As you can see, we are using a larger dataset (15 training examples) which we can split into smaller batches.

`TensorDataset` - a list of tuples where each tuple corresponds to one point (input, target) (otherwise known as (feature, label)), and provides standard APIs for working with many different types of datasets in PyTorch. [[2](https://pytorch.org/docs/stable/data.html#torch.utils.data.TensorDataset)]

`DataLoader` - useful when working with large datasets as you can split the data into batches of a predefined size while training. It also provides other utilities like shuffling and random sampling of the data.

We can reduce the loss more efficiently using the `shuffle` flag, which shuffles the training data before creating batches, to randomise the input to the optimisation algorithm.

In [72]:
from torch.utils.data import TensorDataset

In [73]:
# Define dataset
train_ds = TensorDataset(inputs, targets)
train_ds[0:3]

(tensor([[  8., 500.,   6.],
         [  5., 200.,  15.],
         [  6., 100.,  12.]]),
 tensor([[40., 20.],
         [25., 15.],
         [15., 10.]]))

In [74]:
from torch.utils.data import DataLoader

In [75]:
# Define DataLoader
batch_size = 5
train_dl = DataLoader(train_ds, batch_size, shuffle=True)

In [76]:
# How we typically use the DataLoader
for xb, yb in train_dl:
    print(xb)
    print(yb)
    break

tensor([[  4., 300.,   8.],
        [  7., 350.,  22.],
        [  8., 350.,  15.],
        [  6., 100.,  12.],
        [  5., 200.,  15.]])
tensor([[20., 15.],
        [30., 17.],
        [35., 25.],
        [15., 10.],
        [25., 15.]])


In Part A, we initialised the weights and biases manually, but we can do this more efficiently with PyTorch's `nn.Linear` class

In [77]:
# Define the model
model = nn.Linear(3, 2)
print(model.weight)
print(model.bias)

Parameter containing:
tensor([[ 0.5690, -0.0496, -0.0284],
        [-0.5325, -0.0467,  0.1187]], requires_grad=True)
Parameter containing:
tensor([0.2707, 0.3805], requires_grad=True)


In [78]:
# Parameters containing all of the weights and biases
list(model.parameters())

[Parameter containing:
 tensor([[ 0.5690, -0.0496, -0.0284],
         [-0.5325, -0.0467,  0.1187]], requires_grad=True),
 Parameter containing:
 tensor([0.2707, 0.3805], requires_grad=True)]

In [79]:
preds = model(inputs)
preds

tensor([[-20.1504, -26.5200],
        [ -7.2311,  -9.8430],
        [ -1.6166,  -6.0609],
        [-12.5620, -14.8117],
        [ -8.8020, -14.1347],
        [-11.4241, -15.8766],
        [ -8.7154, -12.6499],
        [-12.9650, -18.4462],
        [ -2.8454,  -9.9357],
        [ -4.4373,  -6.9722],
        [-17.2940, -18.5908],
        [-13.7326, -17.0831],
        [ -9.9442, -16.5247],
        [  1.8313,  -4.0785],
        [ -3.1859,  -8.5118]], grad_fn=<AddmmBackward>)

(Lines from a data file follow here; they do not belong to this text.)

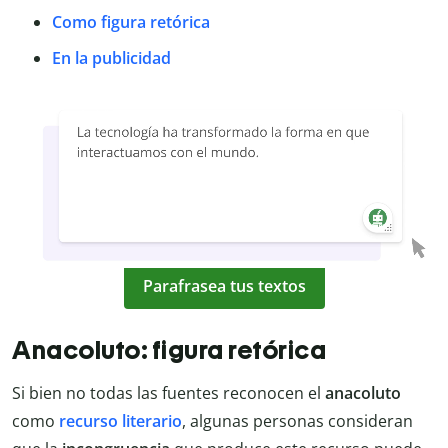
Como figura retórica
En la publicidad
Parafrasea tus textos
Anacoluto: figura retórica
Si bien no todas las fuentes reconocen el
anacoluto
como
recurso literario
, algunas personas consideran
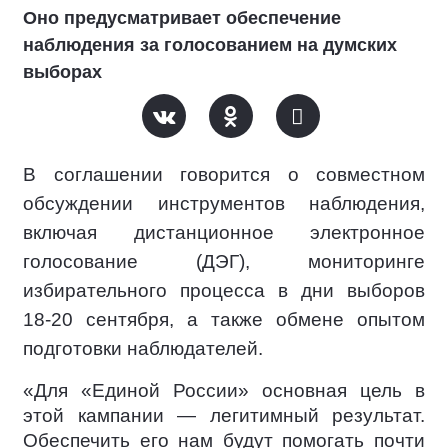
Оно предусматривает обеспечение
наблюдения за голосованием на думских
выборах
В соглашении говорится о совместном
обсуждении инструментов наблюдения,
включая дистанционное электронное
голосование (ДЭГ), мониторинге
избирательного процесса в дни выборов
18-20 сентября, а также обмене опытом
подготовки наблюдателей.
«Для «Единой России» основная цель в
этой кампании — легитимный результат.
Обеспечить его нам будут помогать почти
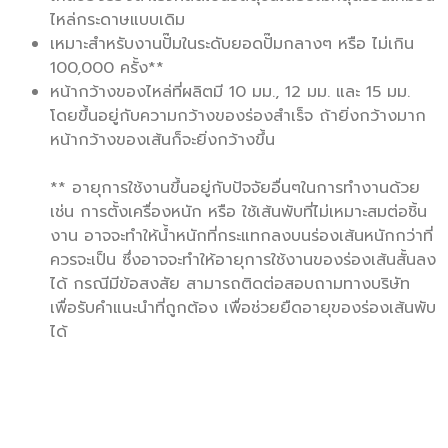
ไหล่กระดาษแบบเดิม
เหมาะสำหรับงานปั๊มในระดับยอดปั๊มกลางๆ หรือ ไม่เกิน
100,000 ครั้ง**
หน้ากว้างของไหล่ที่ผลิตมี 10 มม., 12 มม. และ 15 มม.
โดยขึ้นอยู่กับความกว้างของร่องสำเร็จ ถ้ายิ่งกว้างมาก
หน้ากว้างของเส้นก็จะยิ่งกว้างขึ้น
** อายุการใช้งานขึ้นอยู่กับปัจจัยอื่นๆในการทำงานด้วย
เช่น การตั้งเครื่องหนัก หรือ ใช้เส้นพับที่ไม่เหมาะสมต่อชิ้น
งาน อาจจะทำให้น้ำหนักที่กระแทกลงบนร่องเส้นหนักกว่าที่
ควรจะเป็น ซึ่งอาจจะทำให้อายุการใช้งานของร่องเส้นสั้นลง
ได้ กรณีมีข้อสงสัย สามารถติดต่อสอบถามทางบริษัท
เพื่อรับคำแนะนำที่ถูกต้อง เพื่อช่วยยืดอายุของร่องเส้นพับ
ได้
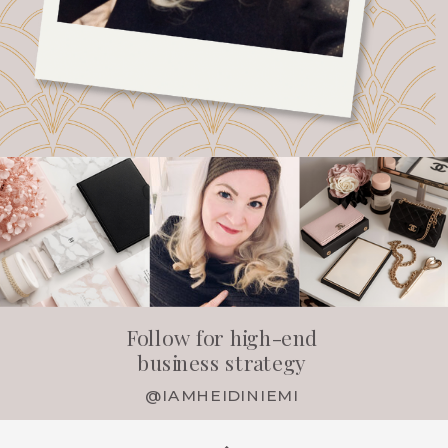
Follow for high-end
business strategy
@IAMHEIDINIEMI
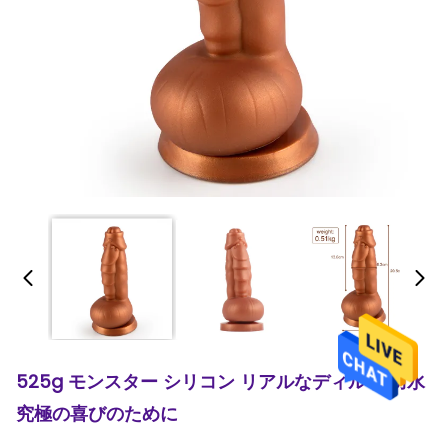
525g モンスター シリコン リアルなディルド 防水
究極の喜びのために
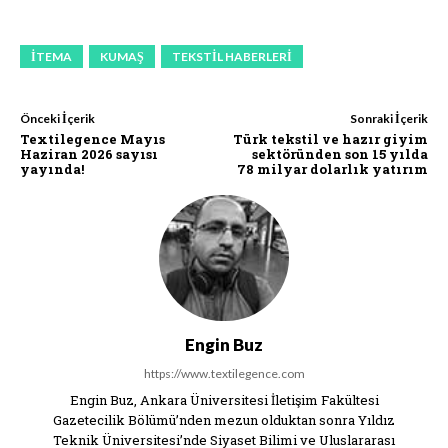
ITEMA
KUMAŞ
TEKSTIL HABERLERI
Önceki İçerik
Sonraki İçerik
Textilegence Mayıs
Türk tekstil ve hazır giyim
Haziran 2026 sayısı
sektöründen son 15 yılda
yayında!
78 milyar dolarlık yatırım
Engin Buz
https://www.textilegence.com
Engin Buz, Ankara Üniversitesi İletişim Fakültesi
Gazetecilik Bölümü’nden mezun olduktan sonra Yıldız
Teknik Üniversitesi’nde Siyaset Bilimi ve Uluslararası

The `nn.functional` package contains many useful loss functions and several other utilities.

In [80]:
import torch.nn.functional as F

In [81]:
# Define the loss function
loss_fn = F.mse_loss

In [82]:
loss = loss_fn(model(inputs), targets)
print(loss)

tensor(1212.4377, grad_fn=<MseLossBackward>)


Just as we no longer need to manually initialise the weights and biases, PyTorch uses an optimiser for manipulating the weights' and biases' gradients. This is `optim.SGD`, where the SGD stands for Stochastic Gradient Descent.

The Learning Rate can also be specified so we can control the amount by which the parameters are modified.

In [83]:
# Define the optimizer
opt = torch.optim.SGD(model.parameters(), lr=1e-5)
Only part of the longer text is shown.